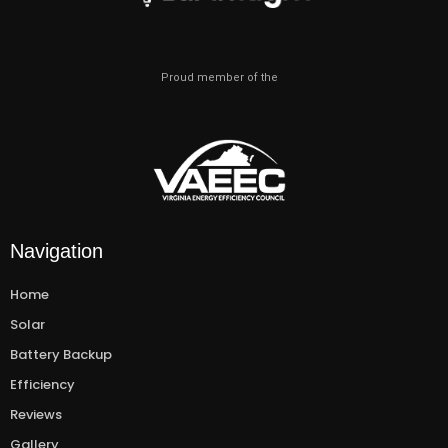
Proud member of the
Navigation
Home
Solar
Battery Backup
Efficiency
Reviews
Gallery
....................
◆ WHAT TO DO
Without the pictures, write out every entry precisely as it appears.

◆ SOLUTION BELOW
Proud member of the
Navigation
Home
Solar
Battery Backup
Efficiency
Reviews
Gallery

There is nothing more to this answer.